In Asgard, stone on stone shall not be left
And all the gods shall perish—haste that day.
Let all of them such pains as they have caused
Soon taste in full and learn what sorrow is!!
Curse them, the light-souled gods! Yea, curses on them!!
What form is this that glistens up aloft,
Athwart the gathering darkness? What that cry
Echoing wild across the riven clouds?
Lo! The bald ravens flutter down to earth:
’Tis Odin that I see. The cloud grey steed
Flies through the storm clouds, and upon his back
The grim creator of the world is borne.”

***
Fasholt: “Hail strangers! Who are ye that sit alone
Thus brooding in the cruel winter night?
Nay, answer not; for I perceive myself,
Ye are the high gods’ kinsfolk, and ye wait
Doubtless to watch the building of my wall.
Well, rest assured of this: it shall be done,
For I am bent on gaining that dear prize,
To cheer my lonely home in Jottumheim.”
***
Yonder, over the hill, the pale precursor of Billing
Paints with a ghostly line of white that corner of heaven:
Down in the silent woods, to the Westward, buried in shadow,
Tho’ it be still dark night, yet every bird hath awoken.
Borne on the chill night breeze, a restless whisper ariseth,
Where they are stirring below, chattering down in the thickets.
Now, with a ruddier tint, the roofs of adorable mansions
Gleam in the city above, high in impregnable Asgard.

Lo! He is coming at last, the sun, and wherever he touches


Mountain or wall with his rays, with his life giving breath he ignites it.
Now from the vale and the hill, from the throat of many a songster
Poureth the song of the dawn, the song that is old as the mountain.

Gone is the night of our fear: let us greet the day with rejoicing.
Praising, each from her heart, the Norns that have pitied our sorrow.
Who cometh hither in haste, so wild and so eager for tidings?
Surely over the brow of the mountain Loki appeareth.
***
Odin: “So be it then.

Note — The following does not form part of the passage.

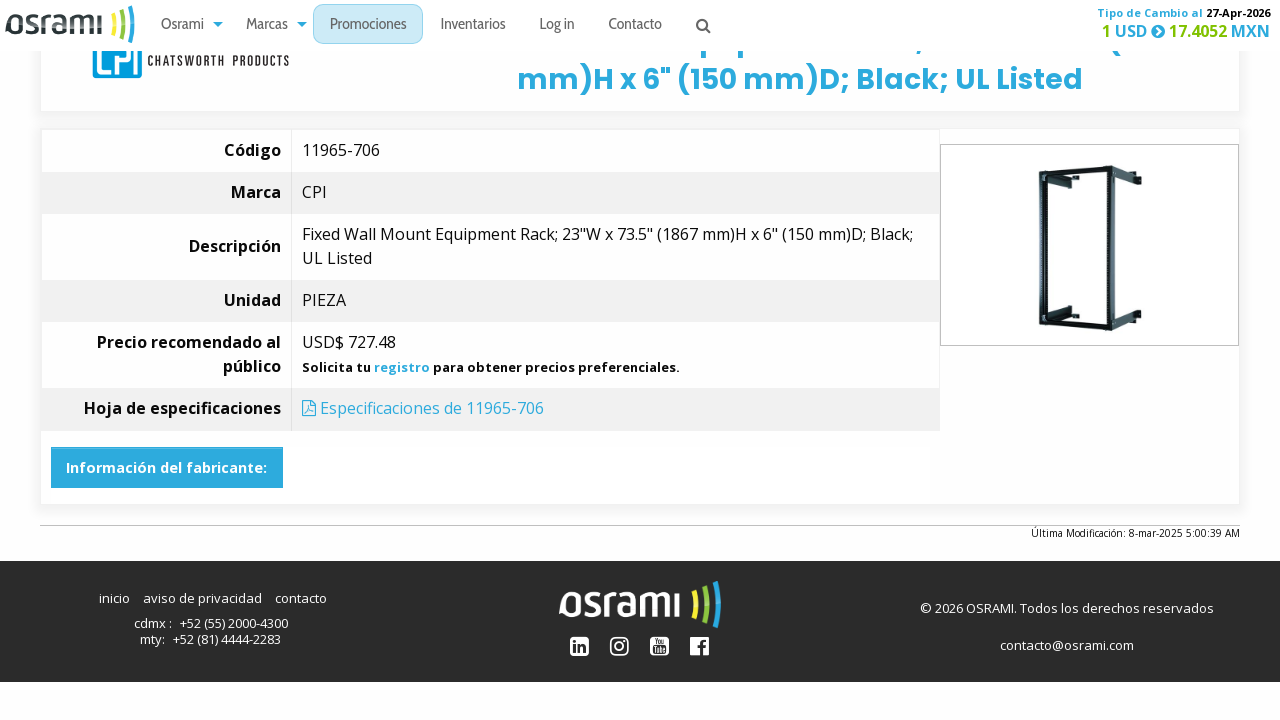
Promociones (368, 25)
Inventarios (472, 25)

The day
Of doom at last has fallen. Wo is me,
Never again as in the days of yore,
To clasp thy hands in friendship, or to walk
Together through the chaos, as of old
Ere yet the worlds were builded! Thou alone
Couldest be my friend, or understand. For these—
Gods, men, or beasts, what are they but my self,
Mirrored again in myriad forms? Alas,
How weary is my soul……
But let us come,
Oh, maidens, and repair to heaven’s halls.